Lean for communicating mathematics. The goal here is to use Lean to create interactive mathematical documents where readers choose the level of detail, all the way from an informal sketch to axioms, with smooth transitions. This part involves meta-programming in Lean 4, the new version of Lean that we are currently migrating to. It will probably build on the work of Bülow on LeanInk. A first step would be to improve the output of LeanInk to also give access to more information that is implicit on paper or in the code we type but is inferred by Lean from the context. This information is somewhat accessible in Lean 3 but the process is cumbersome and the output can be really difficult to read. A more ambitious goal would be to give access to all this information in mostly natural language, without requiring knowledge of Lean. Designing a nice user interface is part of the challenge.

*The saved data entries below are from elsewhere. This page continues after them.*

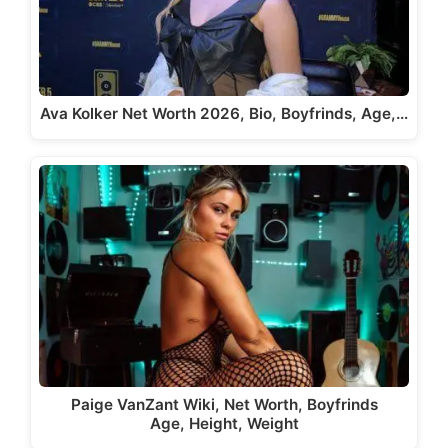
Ava Kolker Net Worth 2026, Bio, Boyfrinds, Age,…
Paige VanZant Wiki, Net Worth, Boyfrinds
Age, Height, Weight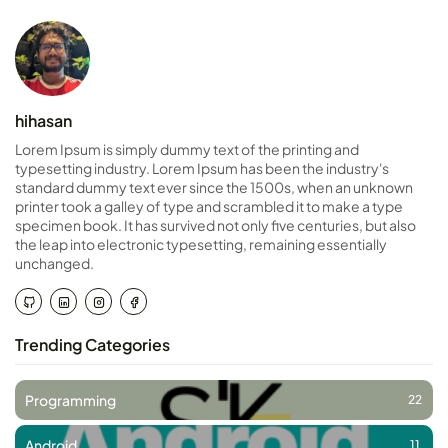
hihasan
Lorem Ipsum is simply dummy text of the printing and
typesetting industry. Lorem Ipsum has been the industry's
standard dummy text ever since the 1500s, when an unknown
printer took a galley of type and scrambled it to make a type
specimen book. It has survived not only five centuries, but also
the leap into electronic typesetting, remaining essentially
unchanged.
Trending Categories
Programming
22
Android
11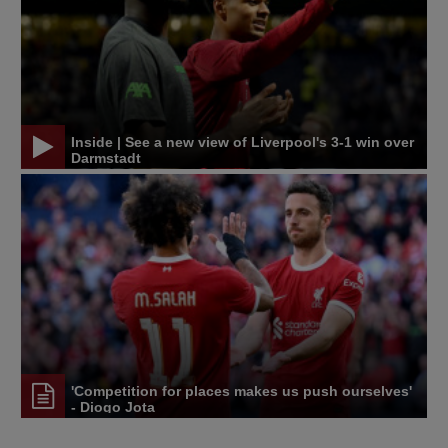
Inside | See a new view of Liverpool's 3-1 win over
Darmstadt
'Competition for places makes us push ourselves'
- Diogo Jota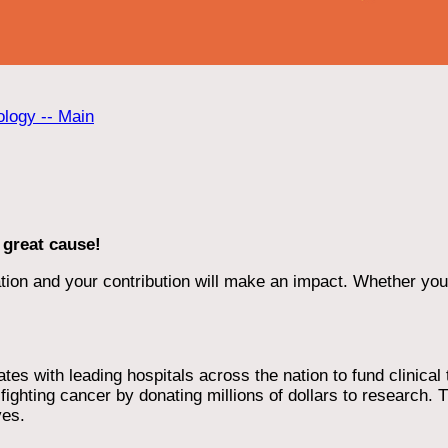
ology -- Main
 great cause!
ion and your contribution will make an impact. Whether you d
 with leading hospitals across the nation to fund clinical tri
ighting cancer by donating millions of dollars to research. T
ves.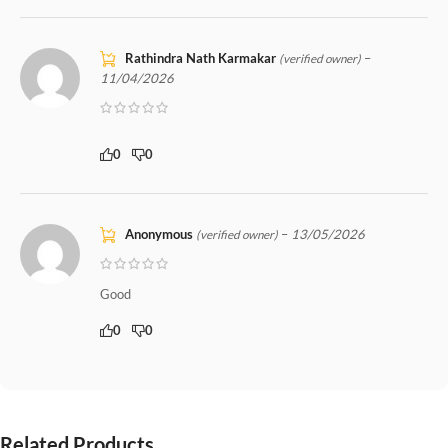
Rathindra Nath Karmakar
–
(verified owner)
11/04/2026
0
0
Anonymous
–
13/05/2026
(verified owner)
Good
0
0
Related Products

The balance between those two main focusses will of course depend on the interest and skills of the post-doc. Formalization experience, either with Lean or with another proof assistant, is of course very welcome. But applications by highly motivated mathematicians having shown clear computer skills will also be considered.
The mathematics department in Orsay is a great place to work at, and is also surrounded with lots of other great places that are easily accessible, including the computer science department and its Formal methods lab, the IHES and the whole Paris area.